E.G. Bakersfield, CA

A. The Zimmer is what's referred to in the trade as an "era" car. Era cars were built up from readily available parts (VW or Sprite convertible body, Corvette suspension, Buick/Lincoln/Chevrolet engines, etc.) and made to replicate the long hood, exposed headlight, side-mount spare tire look of the classics of the '30's. All the parts were either new or completely rebuilt to be better than new. There were several brands made (Excalibur, Clenet, Tiffany) and they were all made to the same formula. They attract attention on the street like no other type of car and shouldn't be driven by those who are timid or shy. Through Hemmings Motor News I found Art Zimmer at New Times in Syracuse, NY. He's the "official" contact for the Zimmer Motor Car Company. Call him at 315-422-7011 or fax a request of information to 315-422-1721. .
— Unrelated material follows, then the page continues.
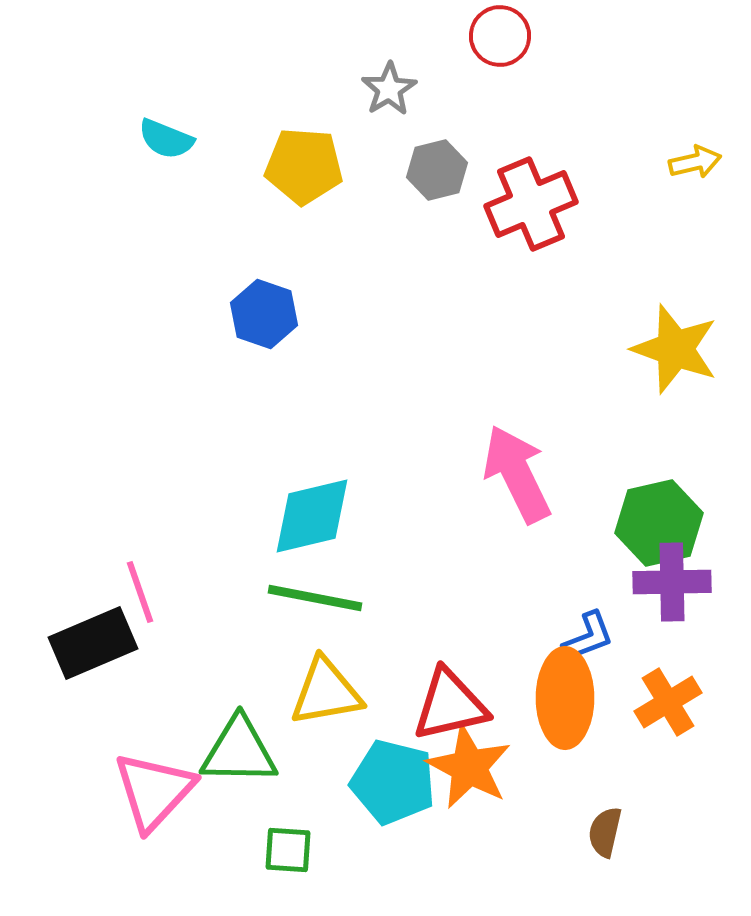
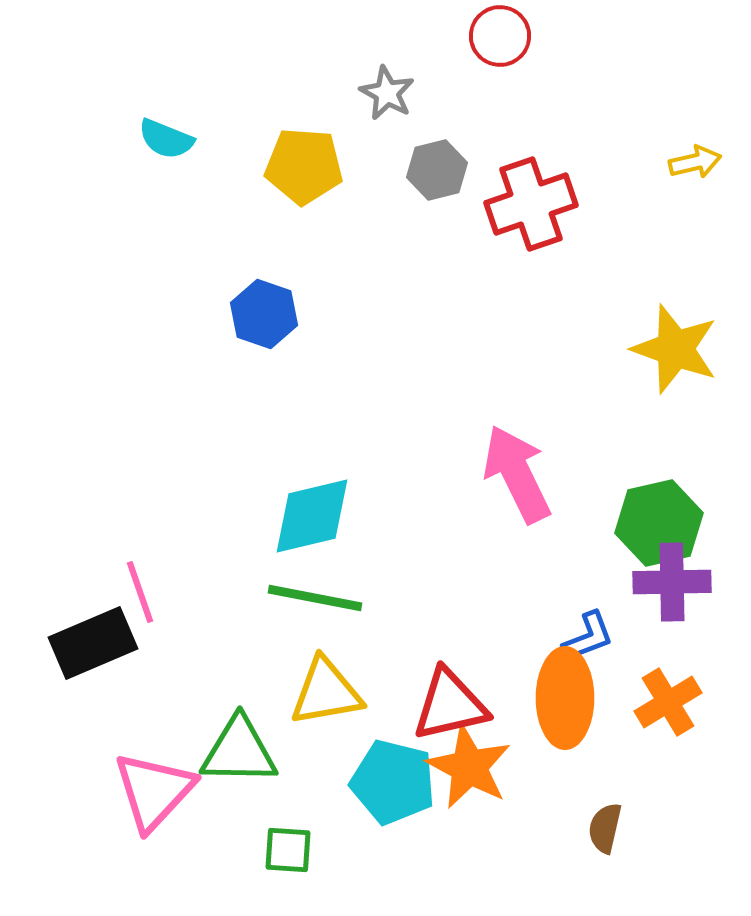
gray star: moved 2 px left, 4 px down; rotated 12 degrees counterclockwise
red cross: rotated 4 degrees clockwise
brown semicircle: moved 4 px up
Q. We have a 1993 Ford Taurus that has the 3.0 liter V6 engine and an automatic transmission. It has just 31,000 miles on the odometer .We bought it second hand from a used car dealer about six months ago and it has given good service until now. A few weeks ago it started running poorly and has a stumble in the engine when I'm accelerating hard. It seems to be getting worse and our local service station mechanic says that when he checks it out on his diagnostic machine, everything checks out OK. I'm beginning to be apprehensive about driving the car for fear that it will quit running on me altogether and I'll be stranded.
T.C. Lafayette, IN

A. If everything else checks out OK, have your mechanic check the fuel delivery system. Some Ford Taurus and Mercury Sables of that year had fuel tanks that were sloppily welded together. Sometimes tiny hunks of weld "splatter" came loose in the fuel tank and got into the fuel pump which then wore out. If this is the case, the only cure is to remove the tank, clean it careful and replace the pump.